[Task data — start]
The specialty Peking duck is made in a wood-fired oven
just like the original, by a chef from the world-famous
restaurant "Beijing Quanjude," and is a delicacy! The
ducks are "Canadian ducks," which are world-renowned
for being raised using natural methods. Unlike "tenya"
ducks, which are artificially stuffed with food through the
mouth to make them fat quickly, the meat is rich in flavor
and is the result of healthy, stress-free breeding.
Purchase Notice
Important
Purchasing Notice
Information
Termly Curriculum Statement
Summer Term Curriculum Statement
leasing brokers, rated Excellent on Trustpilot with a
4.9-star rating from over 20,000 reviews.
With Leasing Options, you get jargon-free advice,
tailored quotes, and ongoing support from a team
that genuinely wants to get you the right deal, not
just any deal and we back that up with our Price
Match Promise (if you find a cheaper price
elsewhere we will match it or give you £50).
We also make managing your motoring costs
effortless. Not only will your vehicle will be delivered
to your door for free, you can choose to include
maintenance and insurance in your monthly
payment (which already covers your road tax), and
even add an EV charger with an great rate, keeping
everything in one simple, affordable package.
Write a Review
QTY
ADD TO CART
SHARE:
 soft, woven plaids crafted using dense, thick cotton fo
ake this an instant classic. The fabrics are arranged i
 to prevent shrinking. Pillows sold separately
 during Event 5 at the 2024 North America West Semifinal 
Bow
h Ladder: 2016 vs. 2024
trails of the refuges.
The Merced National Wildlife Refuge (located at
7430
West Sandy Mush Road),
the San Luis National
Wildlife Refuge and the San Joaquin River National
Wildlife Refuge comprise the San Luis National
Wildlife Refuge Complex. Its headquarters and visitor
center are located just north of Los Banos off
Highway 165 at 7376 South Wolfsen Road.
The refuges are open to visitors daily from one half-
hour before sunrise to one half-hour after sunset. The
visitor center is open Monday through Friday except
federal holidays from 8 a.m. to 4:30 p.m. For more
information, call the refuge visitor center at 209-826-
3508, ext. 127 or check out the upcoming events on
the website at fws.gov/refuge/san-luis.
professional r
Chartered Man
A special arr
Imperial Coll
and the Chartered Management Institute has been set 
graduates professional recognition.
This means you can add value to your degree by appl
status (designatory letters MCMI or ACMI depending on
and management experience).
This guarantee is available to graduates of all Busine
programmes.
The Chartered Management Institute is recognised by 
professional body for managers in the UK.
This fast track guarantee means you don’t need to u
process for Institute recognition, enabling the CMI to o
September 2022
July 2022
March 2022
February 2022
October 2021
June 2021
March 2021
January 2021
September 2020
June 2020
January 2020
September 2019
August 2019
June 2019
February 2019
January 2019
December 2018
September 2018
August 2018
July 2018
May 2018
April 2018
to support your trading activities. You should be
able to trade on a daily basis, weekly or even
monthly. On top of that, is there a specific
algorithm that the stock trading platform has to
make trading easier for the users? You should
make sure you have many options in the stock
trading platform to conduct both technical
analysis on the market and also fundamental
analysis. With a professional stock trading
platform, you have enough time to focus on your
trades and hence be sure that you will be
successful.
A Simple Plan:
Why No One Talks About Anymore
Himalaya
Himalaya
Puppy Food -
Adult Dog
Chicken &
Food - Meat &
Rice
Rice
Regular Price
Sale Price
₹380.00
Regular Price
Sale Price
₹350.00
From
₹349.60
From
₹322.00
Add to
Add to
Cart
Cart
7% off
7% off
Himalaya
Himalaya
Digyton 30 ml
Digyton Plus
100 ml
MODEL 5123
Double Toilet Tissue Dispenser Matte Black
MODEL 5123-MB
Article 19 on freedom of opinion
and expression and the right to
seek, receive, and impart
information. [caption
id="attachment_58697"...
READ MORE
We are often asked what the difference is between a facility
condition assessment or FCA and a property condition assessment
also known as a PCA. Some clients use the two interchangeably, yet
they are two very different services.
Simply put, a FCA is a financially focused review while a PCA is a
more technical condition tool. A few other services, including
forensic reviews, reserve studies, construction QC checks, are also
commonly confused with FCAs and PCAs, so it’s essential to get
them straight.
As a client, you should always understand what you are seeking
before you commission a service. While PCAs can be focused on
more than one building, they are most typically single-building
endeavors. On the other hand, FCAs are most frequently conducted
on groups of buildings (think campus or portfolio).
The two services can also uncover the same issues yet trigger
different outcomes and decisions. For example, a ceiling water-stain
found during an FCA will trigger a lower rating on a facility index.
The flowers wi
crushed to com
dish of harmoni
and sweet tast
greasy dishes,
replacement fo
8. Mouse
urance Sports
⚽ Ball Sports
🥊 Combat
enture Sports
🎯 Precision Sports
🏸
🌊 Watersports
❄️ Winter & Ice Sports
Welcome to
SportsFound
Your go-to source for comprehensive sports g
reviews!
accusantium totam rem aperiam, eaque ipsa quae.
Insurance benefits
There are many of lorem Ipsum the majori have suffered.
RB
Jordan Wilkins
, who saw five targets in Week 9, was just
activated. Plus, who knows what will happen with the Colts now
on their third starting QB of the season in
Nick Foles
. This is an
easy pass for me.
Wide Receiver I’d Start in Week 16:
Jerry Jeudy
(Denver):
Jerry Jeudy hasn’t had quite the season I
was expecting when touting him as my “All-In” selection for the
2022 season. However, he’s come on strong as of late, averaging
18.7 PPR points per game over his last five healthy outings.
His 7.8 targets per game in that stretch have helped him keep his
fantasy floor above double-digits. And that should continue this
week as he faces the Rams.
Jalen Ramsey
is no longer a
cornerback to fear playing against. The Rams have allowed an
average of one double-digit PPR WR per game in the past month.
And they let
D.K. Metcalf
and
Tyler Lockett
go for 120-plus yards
[Task data — finish]
How to complete this task:
Please transcribe the lines from the one containing "easy pass for me." through the last line of the records. Include both ends and nothing else.

Your solution:
easy pass for me.
Wide Receiver I’d Start in Week 16:
Jerry Jeudy
(Denver):
Jerry Jeudy hasn’t had quite the season I
was expecting when touting him as my “All-In” selection for the
2022 season. However, he’s come on strong as of late, averaging
18.7 PPR points per game over his last five healthy outings.
His 7.8 targets per game in that stretch have helped him keep his
fantasy floor above double-digits. And that should continue this
week as he faces the Rams.
Jalen Ramsey
is no longer a
cornerback to fear playing against. The Rams have allowed an
average of one double-digit PPR WR per game in the past month.
And they let
D.K. Metcalf
and
Tyler Lockett
go for 120-plus yards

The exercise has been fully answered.